Like Alereon said, the ink quality isn’t as good, but you wouldn’t notice it with normal usage. It’s cheap and it works - I’d be stupid to keep buying a new cartridge each time.

Sure. I did. I had an HP at the time. I later ended up stomping it into tiny bits on my office floor but that is a topic for another thread and was completely unrelated to the ink refill. It was a piece of cake, no muss, no fuss. The quality of printing did not seem to suffer in any way. I would have done it again had the printer not incurred my wrath on that fateful day.

Did I mention just how therapeutic stomping a flakey printer into bits can be?

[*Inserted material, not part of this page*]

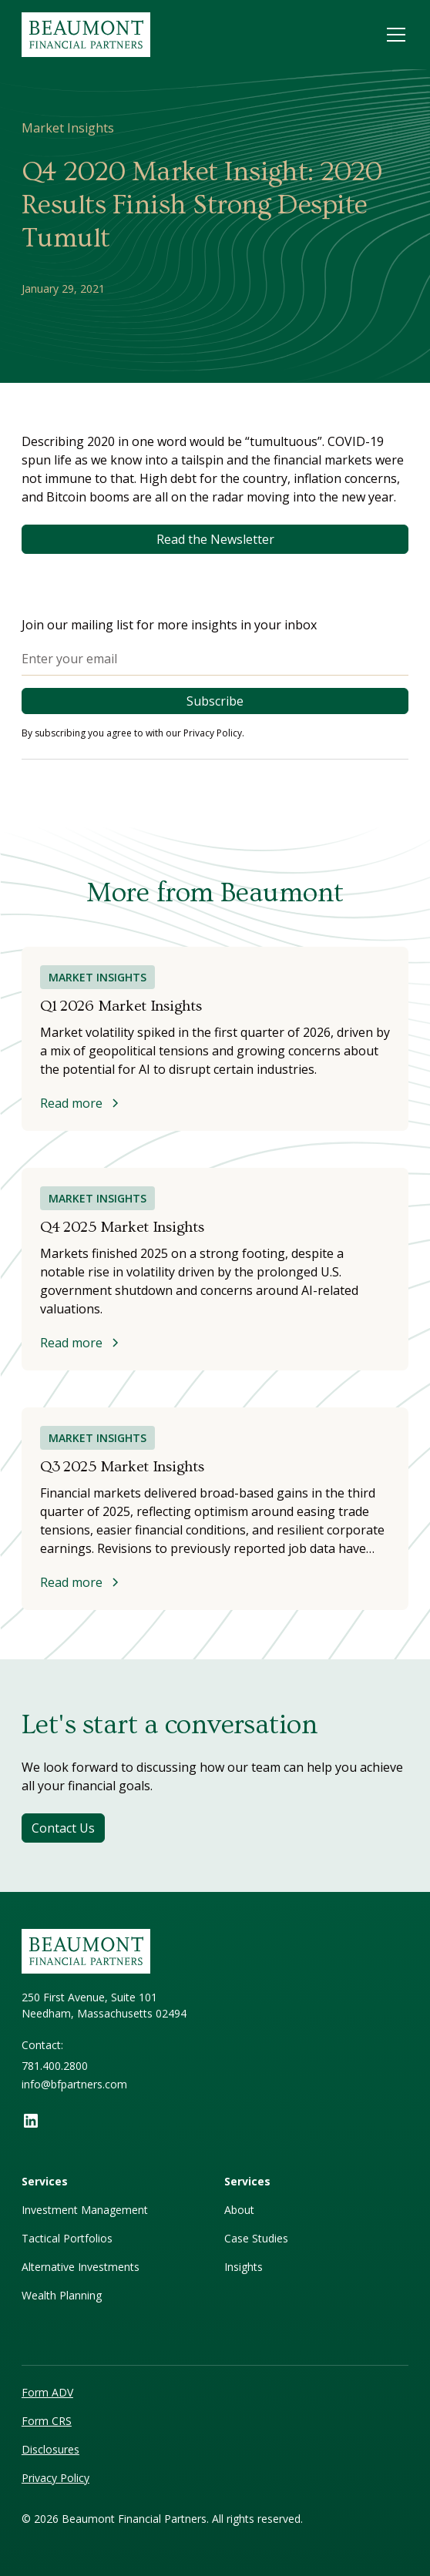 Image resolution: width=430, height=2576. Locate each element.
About (239, 2209)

My current printer is a Cannon color photo printer (note the lack of an HP brand replacement) and I must admit that I might be slightly worried about sacrificing print quality by choosing an ink not specifically designed by Cannon. Although I would be willing to bet that it would not be noticably different in print quality, I might be unwilling to risk that possibility with my photos.

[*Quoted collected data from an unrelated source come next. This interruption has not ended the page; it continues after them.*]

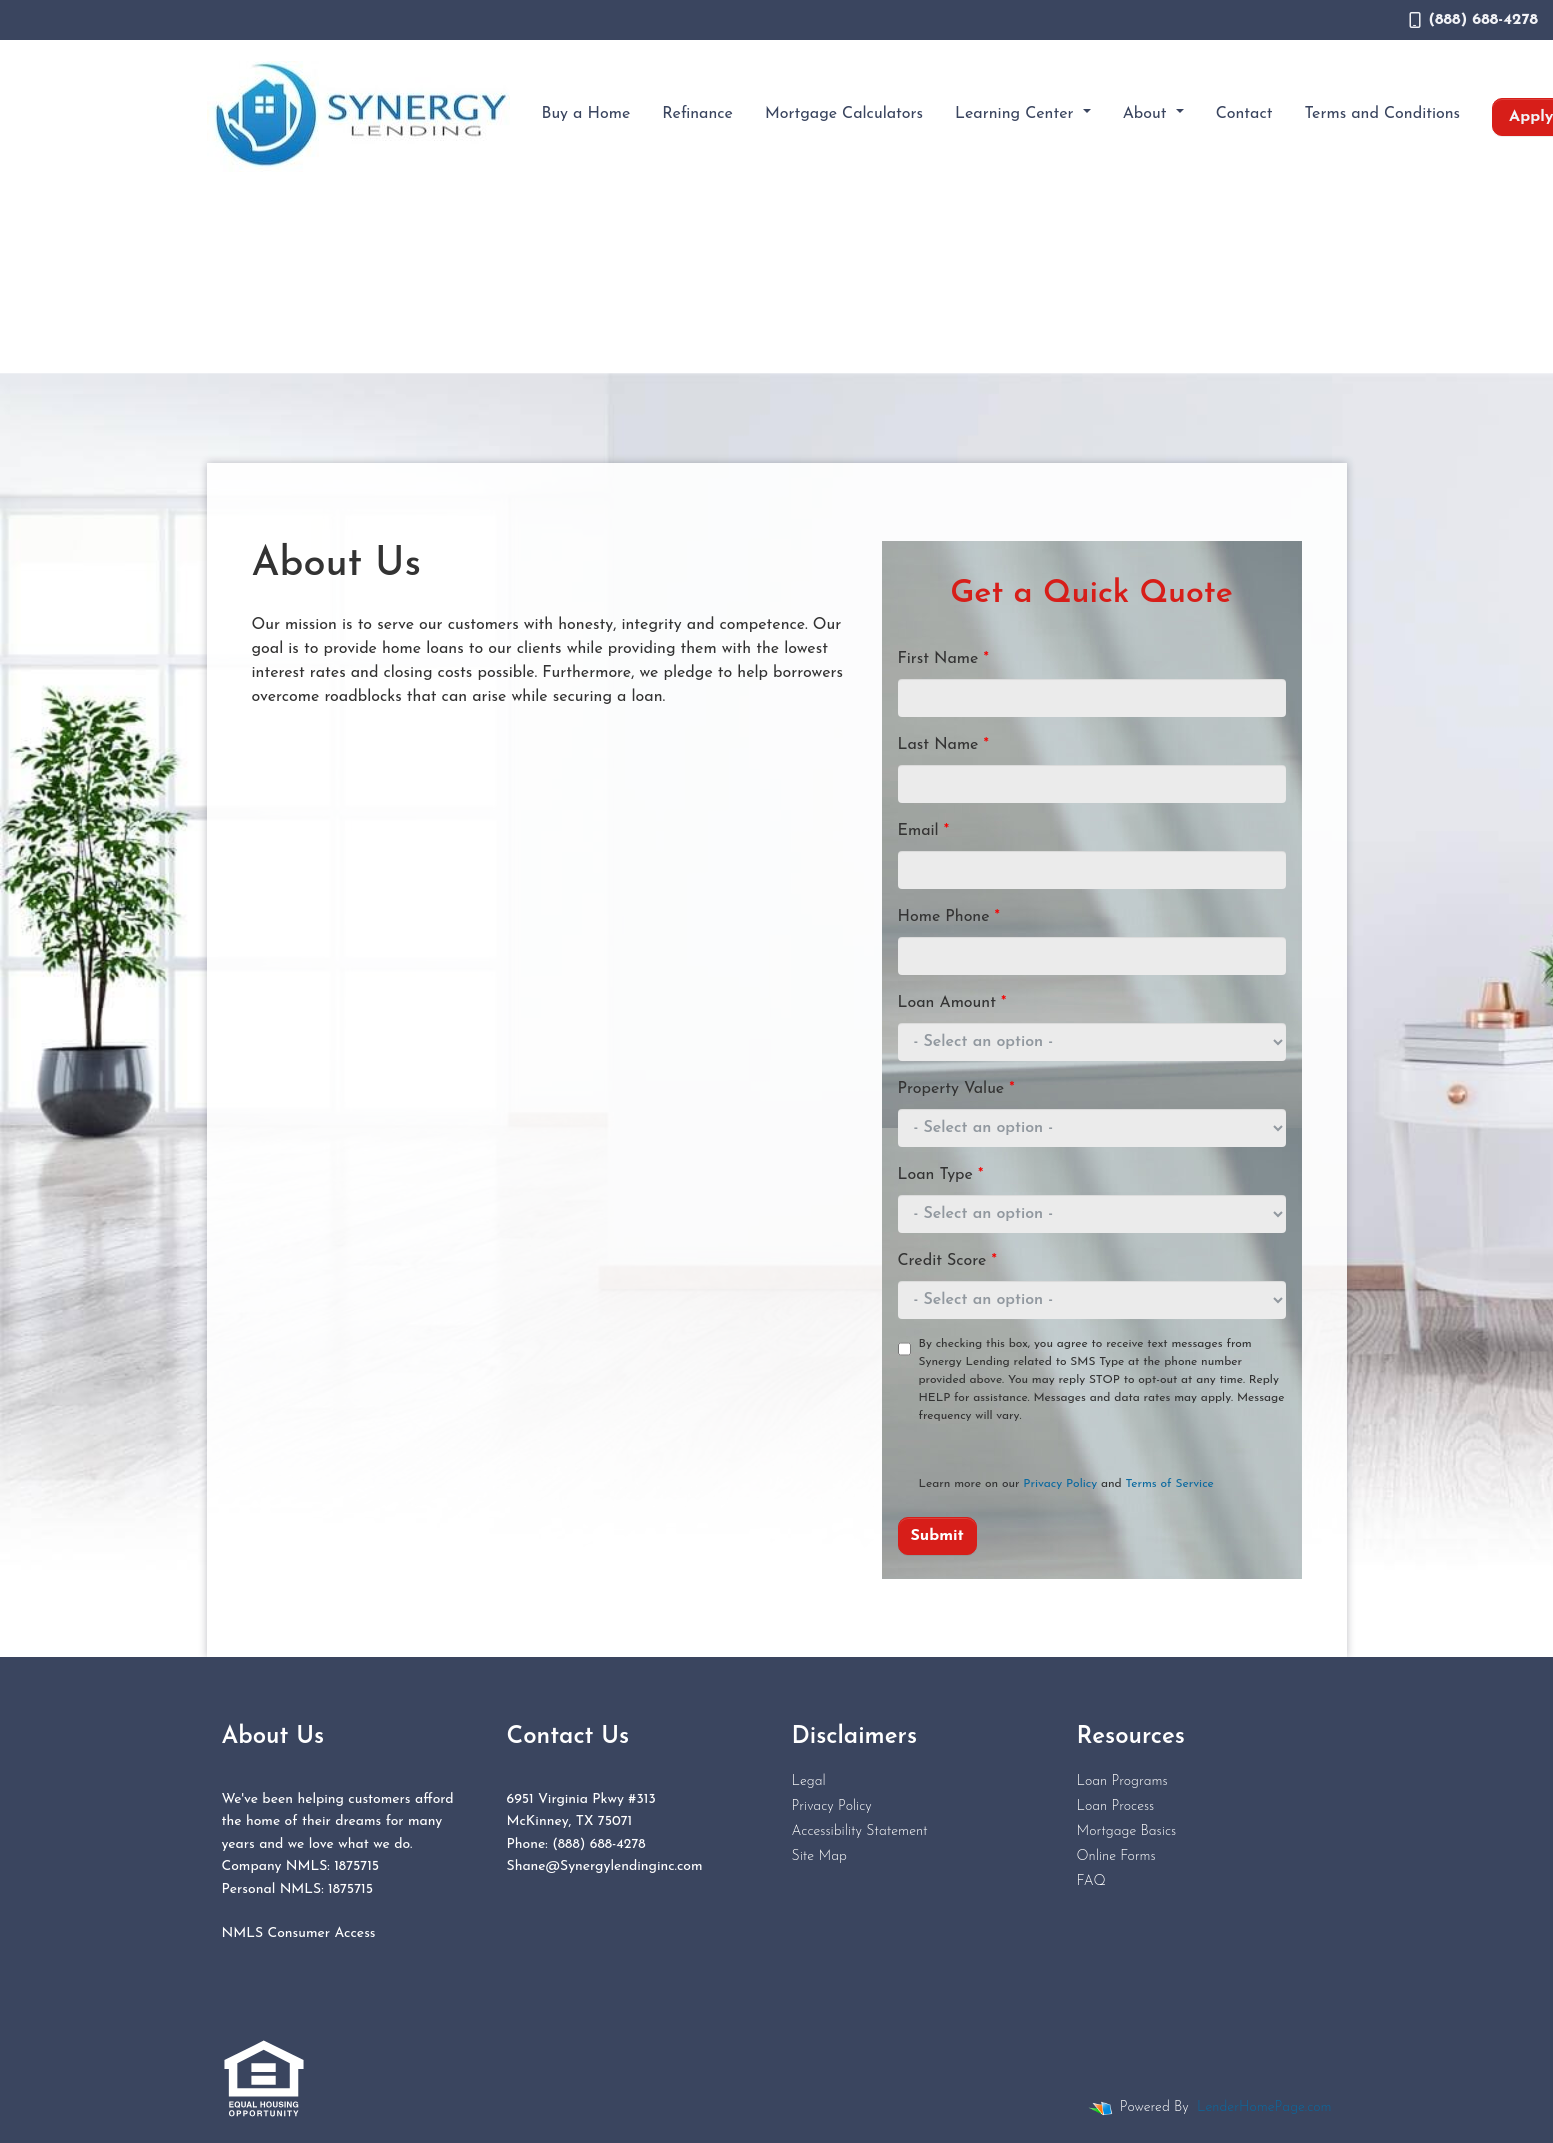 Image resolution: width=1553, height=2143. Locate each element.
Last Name (943, 745)
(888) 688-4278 (1473, 20)
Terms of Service (1170, 1484)
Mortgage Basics (1127, 1831)
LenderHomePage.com (1264, 2107)
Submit (937, 1536)
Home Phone (949, 917)
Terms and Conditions (1383, 114)
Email (924, 831)
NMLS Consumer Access (299, 1933)
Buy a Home (586, 114)
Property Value (956, 1089)
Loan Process (1116, 1806)
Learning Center (1016, 114)
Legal (809, 1781)
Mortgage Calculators (844, 114)
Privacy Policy (1060, 1484)
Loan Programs (1122, 1781)
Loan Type (941, 1175)
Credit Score (947, 1261)
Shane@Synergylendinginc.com (605, 1866)
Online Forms (1116, 1856)
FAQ (1091, 1881)
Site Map (819, 1856)
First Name (943, 659)
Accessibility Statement (860, 1831)
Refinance (697, 114)
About (1147, 114)
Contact (1244, 114)
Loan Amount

This may be only vaguely related, but I’ve had bad experience with refilled laser cartriges.

No messes or disasters in my most recent run-in, but just plain awful print quality after about 2,000 pages from a cartridge that’s normally good for 10,000. Certainly wasn’t worth the $10 saved.

I wouldn’t bother with a color catridge as it’s just too much of a pain in the ass, and as others noted, you can cross-contaminate the colors very easily.

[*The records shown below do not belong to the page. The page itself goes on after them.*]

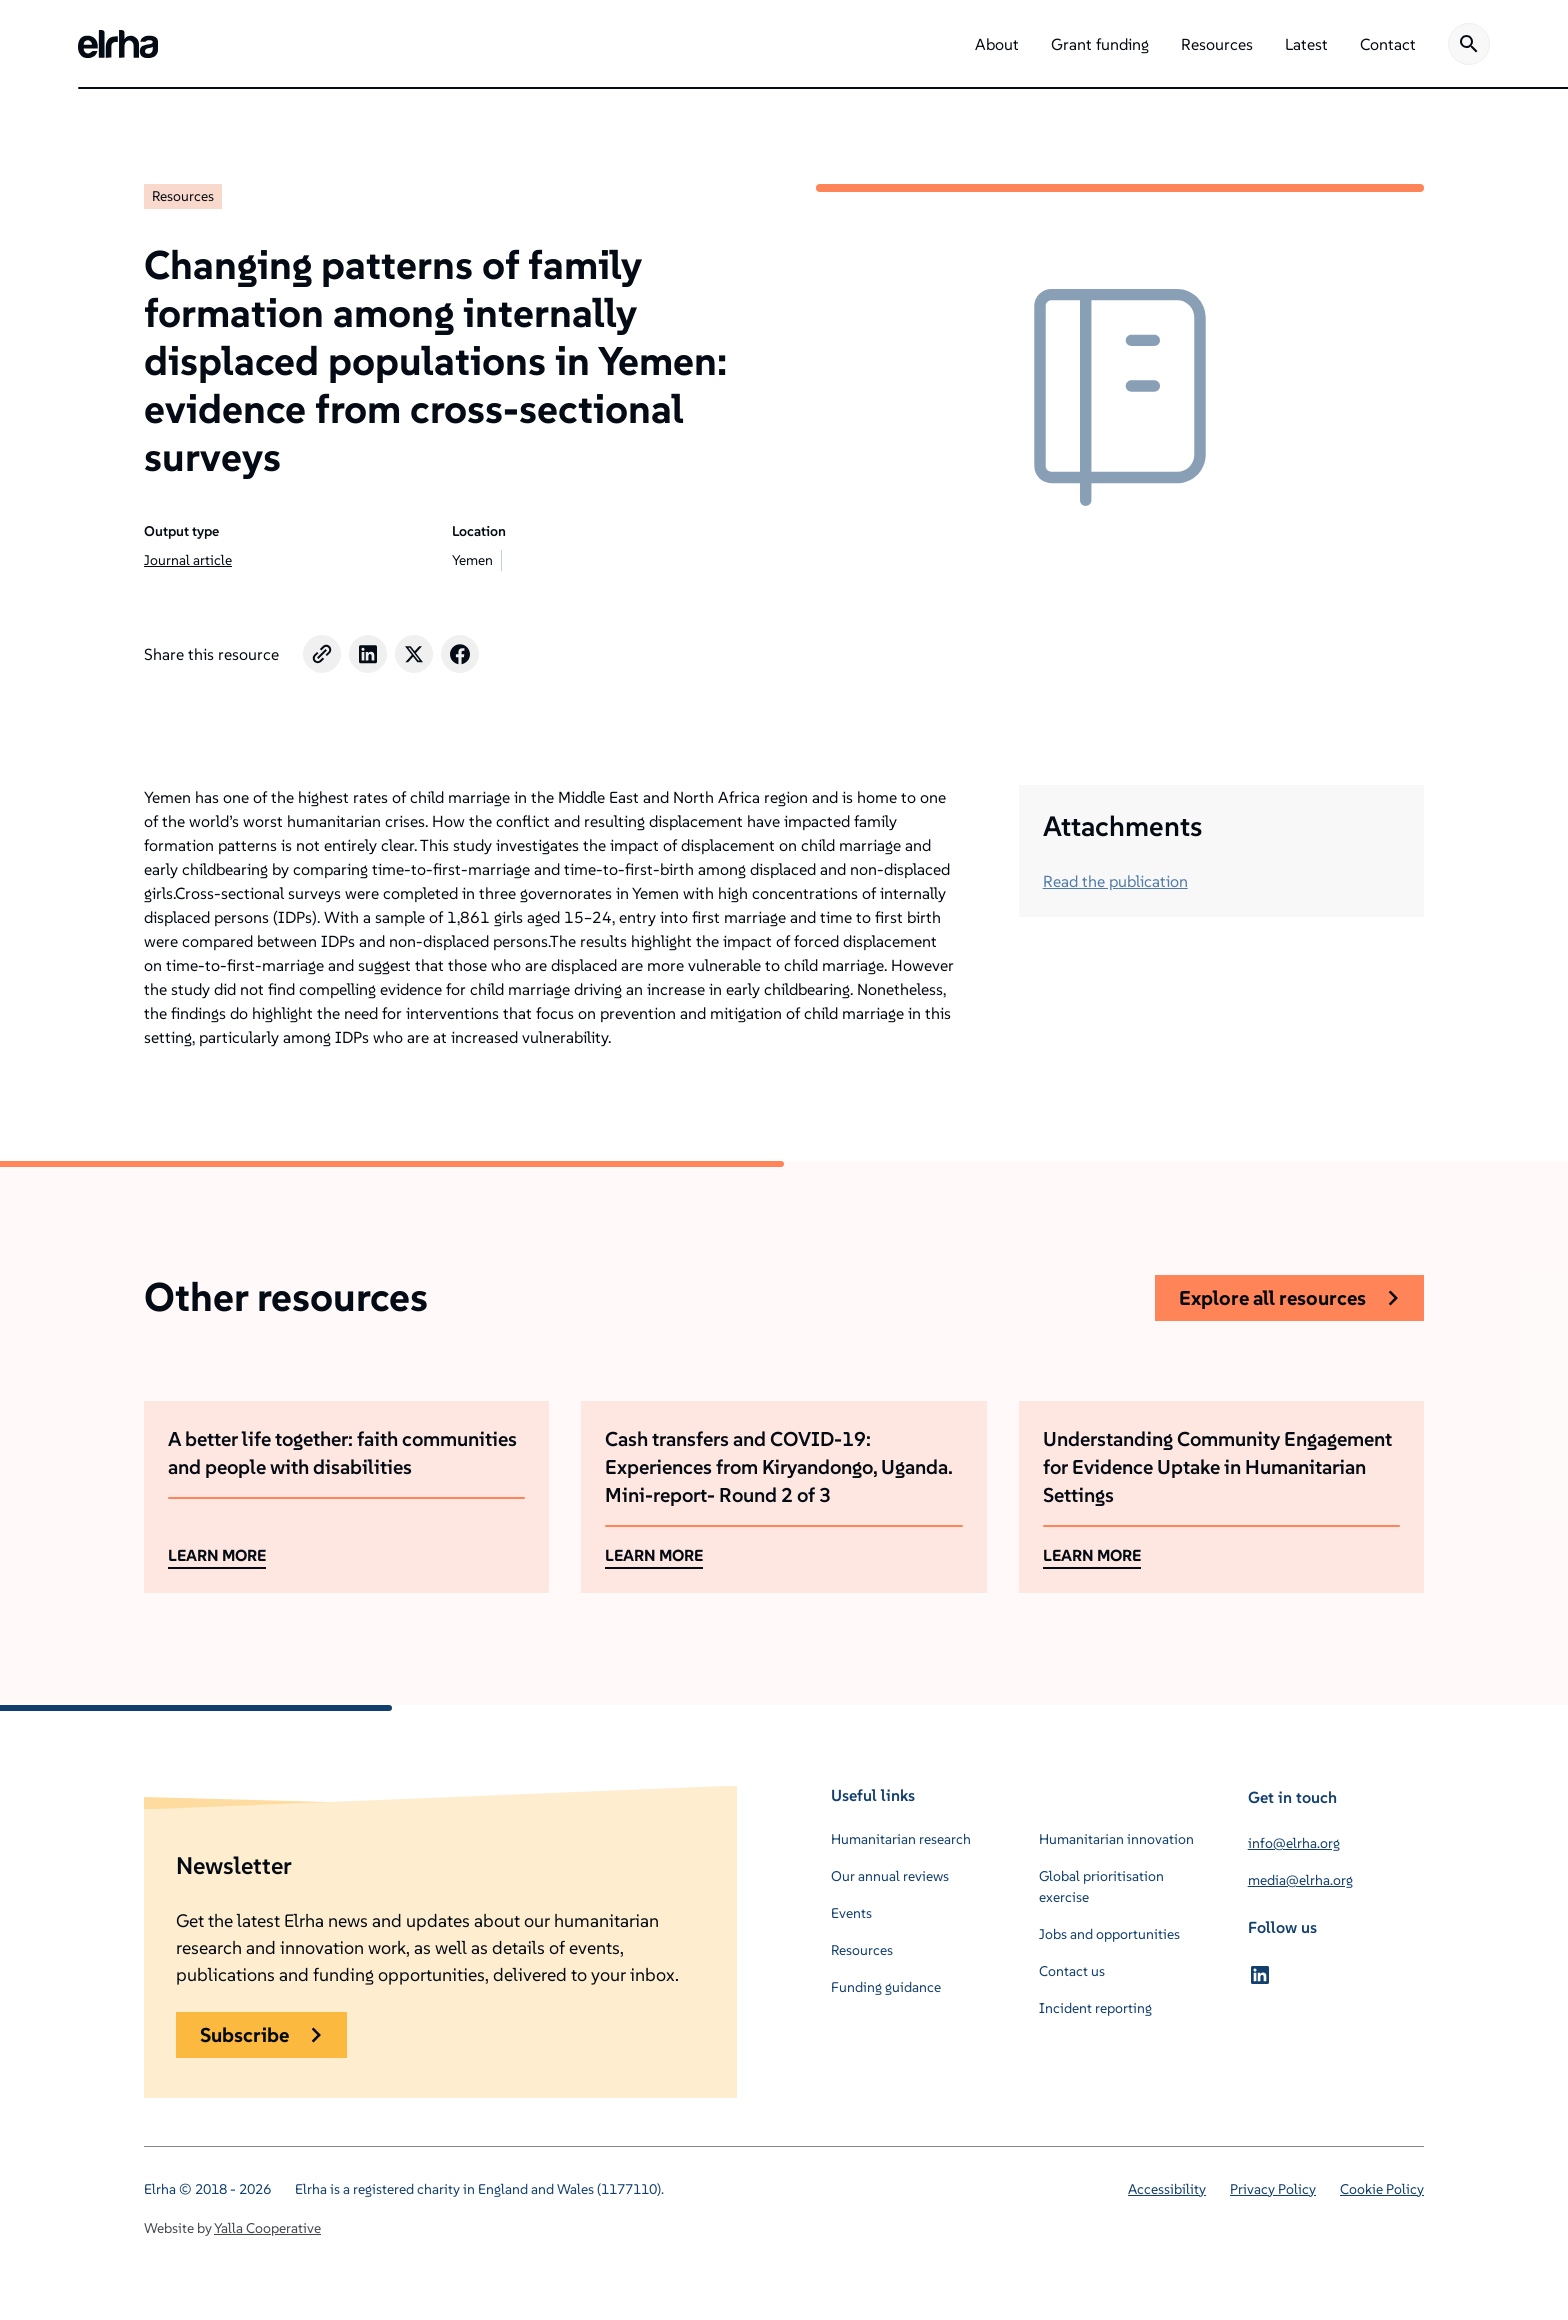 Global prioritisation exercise (1101, 1886)
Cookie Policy (1382, 2189)
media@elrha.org (1300, 1880)
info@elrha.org (1294, 1843)
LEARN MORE (217, 1555)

Even black was a bit of a pain with our HP printer. The problem is that you are squirting a large syringe into a small cartridge that is black plastic. As such, you have no way of knowing when you are getting close to the top until it overflows. I guess it would have killed them to make these clear plastic, right?

The other problem was that the ink wasn’t coming out evenly at first. I had to keep blotting the cartridge on a paper towel for several minutes until it finally ‘coagulated’ enough that the flow stopped and came out in an even fashion.

I never quite trusted the cartridge after that afraid it was going to just dump black ink all over the inside of the printer at any moment. It never did, but it made me uncomfortable enough that I have not tried it again. I just buy my cartirdges from discount retailers now (like Costco) and get them new even though it costs a bit more.

Hmmm…we have lots of dead and dying BJs.
Do you suppose a guy would pay for that kind of therapy?
Oh, the OP:

The tank or container kind refills better than the sponge.
HP 51645As, no way. They have a bladder.
They don’t refill well if the cart sits around empty and the sponge dries out.
I sweat in the gloves and they get slippery.
I think it pays. but they don’t work all the time. For a bunch of users, I’ve tried to go for new ones. For personal use, I’d at least try to refill.

I’ve refilled Lexmark, no problems, I even used a Cannon refill kit to do it. The trick is to immediately refill when its empty so the nozzles don’t dry out.

I bet it looked something like this. :slight_smile:

As for refilling cartridges, I tried it once (on an Epson, I think), and it didn’t work at all. The printer’s output looked worse after I refilled it than before. The mess was no big deal, though… no worse than dying Easter eggs.

I had a friend who once thought so. Serious. He wanted to fill up a room with all manner of dead PC devices and then charge people to take out their frustrations. Of course if you wanted to use the sledge hammer, you would have to pay the BIG bucks.:smiley:

Some guys in the North West were letting you blast away at dinosaur PC gear with high powered rifles, but I don’t have the room for that.